Montrail FluidFlex ST

First, let’s get the confusion out of the way. The FluidFlex ST is not the same shoe as the FluidFlex II, which was released at about the same time.  The ST that I’m reviewing here appears to be a more stable version of its partner.


Initial Thoughts

Awesome, this looks like a light and fast trail shoe, just like the FluidFlex from last year. Same little square lugs, similar upper, tough toe guard for kicking rocks.  I recall not being overly impressed with the original, but then loving them on the trails, so I was sure to save my thoughts until I got these suckers on my feet.

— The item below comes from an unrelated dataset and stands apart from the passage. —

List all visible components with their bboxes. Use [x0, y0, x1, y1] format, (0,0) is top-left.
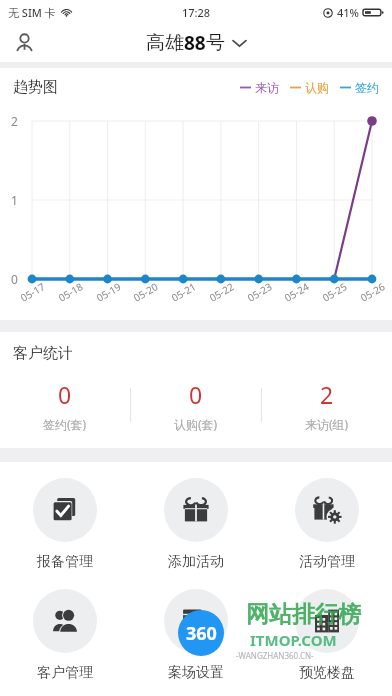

My female reviewer Erica said:  When I first opened the box to the Montrail Fluid Flex ST’s, my initial reaction was how mild the colors were in comparison to the electric neon’s of most other brands at the moment. I liked them and their toned down color scheme. I wear a size 8 and have a mid-range width foot. If you have a wider foot it might a little on the slim side. I decided to wear them around for a day before my first run to see how they felt. They were plenty comfortable although by the end of the day the tops of my feet were pretty sore.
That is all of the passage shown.